There is an equally stupid idea--just go to the Chief of the Forest Service (FS) and ask him to go to Congress and undesignate the High Uintas Wilderness (HUW) so all of this can be done in perfectly good conscience. It is inconceivable that the Roosevelt/ Duchesne Ranger District and Ashley National Forest can be proposing this in good conscience. It is anything but a necessary wilderness management project. Helicopters, motor boats and poison are obviously counter to the very context of wilderness.

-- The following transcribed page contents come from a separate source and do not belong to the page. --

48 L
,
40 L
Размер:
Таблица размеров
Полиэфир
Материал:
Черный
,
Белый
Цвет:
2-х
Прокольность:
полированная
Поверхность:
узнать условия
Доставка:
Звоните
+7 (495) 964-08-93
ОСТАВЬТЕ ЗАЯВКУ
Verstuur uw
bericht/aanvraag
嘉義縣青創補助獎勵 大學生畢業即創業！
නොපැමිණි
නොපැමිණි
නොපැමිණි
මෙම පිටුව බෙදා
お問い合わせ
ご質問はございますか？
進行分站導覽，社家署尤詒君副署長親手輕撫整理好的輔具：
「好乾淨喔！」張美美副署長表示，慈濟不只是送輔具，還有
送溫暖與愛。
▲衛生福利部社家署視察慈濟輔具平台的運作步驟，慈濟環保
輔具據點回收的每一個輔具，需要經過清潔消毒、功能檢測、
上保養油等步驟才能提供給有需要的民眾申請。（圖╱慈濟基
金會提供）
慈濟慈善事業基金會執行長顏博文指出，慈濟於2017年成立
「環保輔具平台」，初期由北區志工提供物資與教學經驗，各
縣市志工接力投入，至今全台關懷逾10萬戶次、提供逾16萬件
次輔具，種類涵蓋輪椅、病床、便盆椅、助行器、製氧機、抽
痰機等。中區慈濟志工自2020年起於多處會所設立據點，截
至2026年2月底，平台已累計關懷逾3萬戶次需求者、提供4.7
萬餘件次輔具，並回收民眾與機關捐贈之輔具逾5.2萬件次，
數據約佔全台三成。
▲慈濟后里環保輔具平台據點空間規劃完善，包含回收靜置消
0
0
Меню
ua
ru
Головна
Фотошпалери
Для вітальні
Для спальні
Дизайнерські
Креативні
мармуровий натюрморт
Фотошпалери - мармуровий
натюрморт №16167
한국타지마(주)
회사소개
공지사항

Can there be a disputation on this point?
The areas involve numerous lakes and streams in Garfield Basin, Swasey Hole, Toquer Lake, Ottoson Basin, Oweep Creek and Fall Creek.
Because the project is in a designated wilderness and proposes the use of motorized boats/rafts lifted into the wilderness by helicopters, it is obviously a Regional Forester decision and, if it proceeds, clearly should be analyzed in a full scale Environmental Impact Statement.
According to the scoping letter, numerous applications of poison may be required to achieve whatever desired results are expected-- and that is entirely unclear. This assumes motorized rafts will be left in the HUW for a prolonged term or that numerous helicopter invasions will be necessary.
The project would be monitored for several years to determine the success of the project. That could mean, we assume, more helicopters, motorized rafts and poison in the future if non-natives reappear. Or it could mean, we presume, that after the helicopters, motors and poisons, the project is determined to be unsuccessful. Either way it slams the idea of wilderness.
Thus the end product--the desired condition--must be fully and completely defined. What is success? And what if it fails? The literature is fairly conclusive on the problems with use of rotenone on high elevation lakes and streams, exacerbated by small springs, beaver and muskrat habitat. In high elevations amphibian and macro-invertebrate assemblages are obviously slow to recover. What is an acceptable recovery time? And what if it is not met? Doing all the pre-project inventory work is good but that does not help in recovery after poisoning which is an equally and crucially important concern in very high elevation ecosystems.
What will happen if non-natives reappear? That certainly will occur as long as traditional recreational fish stocking programs continue down (or up) stream.
While we fully support the return of native fisheries in the Uintas and have advocated it for decades, we can’t see the rationale for this intensive non-wilderness approach being used in the High Uintas Wilderness. This project will not meaningfully assure that CRCT will eventually be listed under the ESA. It certainly emphasizes deep human manipulation and influence rather than a reliance upon natural forces. It is anything but a minimal impact upon wilderness values. It steals the uniqueness of the wilderness resource. There are alternatives which assure wilderness values dominate. It accomplishes the management activity with motorized and mechanical equipment in a monstrous manner. It is not necessary to enhance wilderness values or management. It is not an emergency. It is not essential to meet wilderness management goals or administrative needs.
Ironically, all of these concerns come directly from the Forest Service Manual on wilderness management.
For decades (Forest Service files are stuffed with concerns from HUPC and, before that, the Utah Wilderness Associa- tion), we have argued the best way to handle this issue is to work with the Utah Division of Wildlife Resources (UDWR) to eliminate recreational-based fish stocking programs wilderness-wide. Anything short of that is piecemeal and will eventually result in this project being conducted over and over.
If the Forest Service and UDWR are actually serious about native fisheries and wilderness values/management such a systematic approach is essential. It is the only way to achieve a process whereby non- native recreational based fish stocking will be supplanted by “natural-wild-wilderness” forces. Thus the effort that should be engaged is a broad systematic analysis to determine how to end fish stocking, over what period of time, followed by a systemic analysis of how to reintroduce native fisheries and where they originally existed and how to assure they will survive.
This assures wilderness values are met and “natural-wild-wilderness” forces are allowed to determine ecological integrity.